● HOW TO COMPLETE THIS TASK
The line with "Federal Motor Carrier Safety Administration" through the last line of the entries: give these again exactly, and only these, without any pictures.

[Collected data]
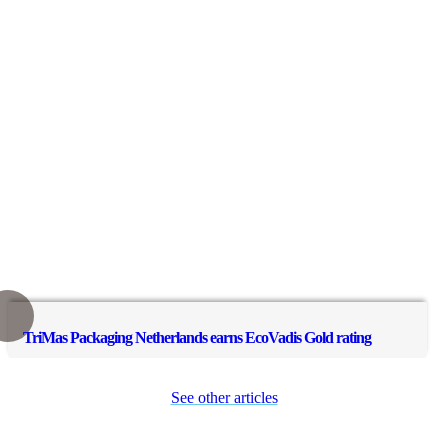
TriMas Packaging Netherlands earns EcoVadis Gold rating
See other articles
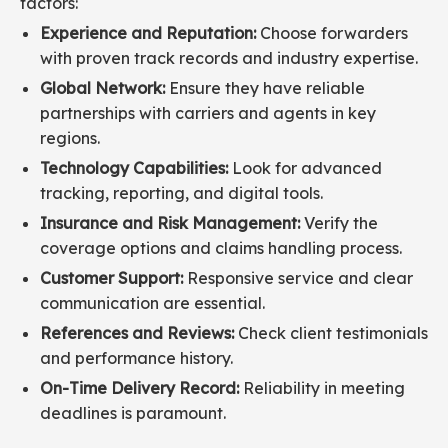
factors:
Experience and Reputation:
Choose forwarders
with proven track records and industry expertise.
Global Network:
Ensure they have reliable
partnerships with carriers and agents in key
regions.
Technology Capabilities:
Look for advanced
tracking, reporting, and digital tools.
Insurance and Risk Management:
Verify the
coverage options and claims handling process.
Customer Support:
Responsive service and clear
communication are essential.
References and Reviews:
Check client testimonials
and performance history.
On-Time Delivery Record:
Reliability in meeting
deadlines is paramount.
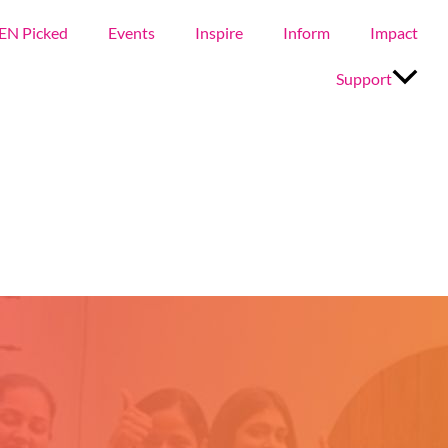
EN Picked
Events
Inspire
Inform
Impact
Support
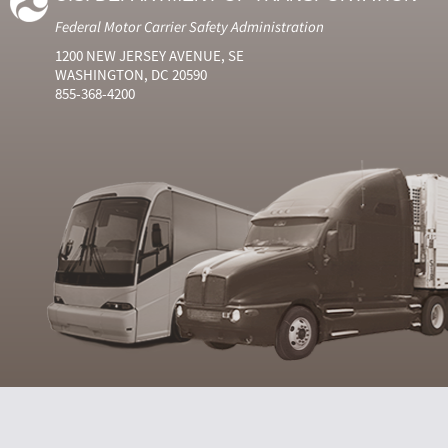
Federal Motor Carrier Safety Administration
1200 NEW JERSEY AVENUE, SE
WASHINGTON, DC 20590
855-368-4200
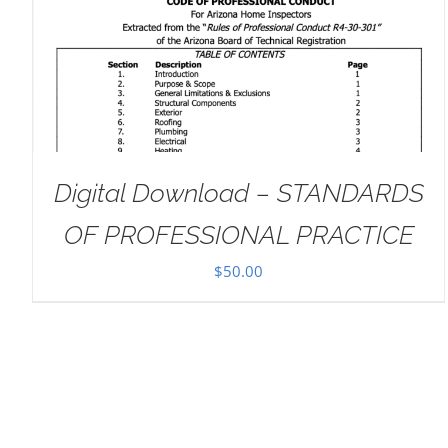
ADD TO CART
/
DETAILS
Digital Download – STANDARDS
OF PROFESSIONAL PRACTICE
$
50.00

● PROBLEM SOLUTION
Federal Motor Carrier Safety Administration
1200 NEW JERSEY AVENUE, SE
WASHINGTON, DC 20590
855-368-4200
ADD TO CART
/
DETAILS
Digital Download – STANDARDS
OF PROFESSIONAL PRACTICE
$
50.00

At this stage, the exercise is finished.